$30
In this project, you will get familiar with the RUX86
programming and build an interpreter for RUX86. RUX86
will be the target for the later projects. This project also
introduces more constructs in OCaml not used on Project 1.
Following are the files in the project2.tar.gz distribution
** assert.ml - the assertion framework
** gradedtests.ml - graded test cases that we provide
** main.ml - the main test harness
** rux86.mli - the RUX86 interface
** rux86.ml - the RUX86 instruction set implementation
** rux86interpreter.mli - the interpreter's interface
** providedtests.ml - your submitted test cases (Part I) should go
** rux86interpreter.ml - your interpreter code (Part II) should be written here
** report.txt - your experience report summary
** RUX86-specification.txt - RUX86 ISA Specification
(2) RUX86 Interpreter
---------------------
RUX86 assembly code is organized into labeled blocks of
instructions, which might be written in concrete syntax as shown
below for the example discussed in Lecture 3.
square:
pushl %ebp
movl %esp %ebp
movl 8(%ebp), %eax
imull %eax, %eax
popl %ebp
ret
f:
pushl %ebp
movl %esp, %ebp
movl 12(%ebp), %eax
movl 8(%ebp), %ebx
subl %ebx, %eax
pushl %eax
call square
addl $4, %esp
popl %ebp
ret
program:
pushl %ebp
movl %esp, %ebp
push $12
push $3
call f
add $8, %esp
popl %ebp
ret
This code has three blocks, labeled program, f, and square. The code
at labels f and square implement the following C code.
int square (int x){
return x * x;
}
int f (int x1, int x2){
int z = x2 - x1;
return square(z);
}
int program (){
return f(3, 12);
}
The above code has three functions: "program", "f" and "square". The
code in "program" calls function "f" with immediate values 3 and
9. When you run use the RUX86AssemblyAST.ml described in lecture 3, you
can obtain the assembly file, which can be compiled with the stub code
provided to you in lecture 3.
In this project you will implement an interpreter for RUX86
programs, but rather than using the concrete syntax shown above, you
will interpret programs written in an abstract syntax. For example, the
program above represented with the RUX86 abstract syntax is
shown below. The main structure is a list of insn_blocks, each of
which is just a record that has a lbl and a list of insn values.
[
(mk_block "f" [
Push ebp;
Mov (esp, ebp);
Mov (stack_offset 2, eax); (* x2 *)
Mov (stack_offset 1, ebx); (* x1 *)
Sub (ebx, eax);
Push (eax);
Call (Lbl (mk_lbl_named "square"));
Add (Imm 4l, esp);
Pop (ebp);
Ret;]
);
(mk_block "program" [
Push ebp;
Mov (esp, ebp);
Push (Imm 12l);
Push (Imm 3l);
Call (Lbl (mk_lbl_named "f"));
Add (Imm 8l, esp);
Pop ebp;
Ret;
]);
(mk_block "square" [
Push ebp;
Mov (esp, ebp);
Mov (stack_offset 1, eax);
Imul (eax, Eax);
Pop ebp;
Ret;
]);
]
As you can see, the correspondence between the abstract syntax and the
concrete syntax is quite close.
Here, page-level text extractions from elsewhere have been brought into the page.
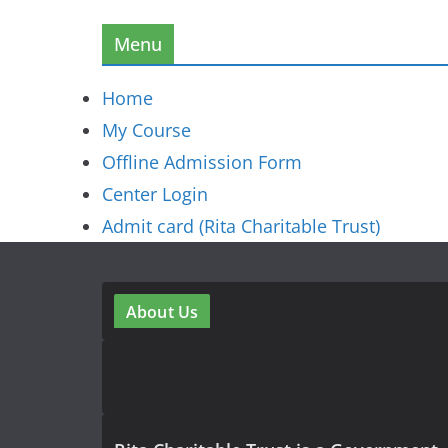
Menu
Home
My Course
Offline Admission Form
Center Login
Admit card (Rita Charitable Trust)
About Us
The file rux86.ml and its
corresponding interface rux86.mli together provide the basic
definitions for the creating and manipulating RUX86 abstract syntax --
the main types you should be aware of are lbl, reg, operand, ccode,
insn, and insn_block. Each of these corresponds pretty directly to a
concept from the RUX86 assembly language specification. Read the
RUX86 specification for details about each instruction.
The RUX86 specification is written from the point of view of
actual X86 hardware. The interpreter you implement should be faithful
to that specification, except for a few points describe below.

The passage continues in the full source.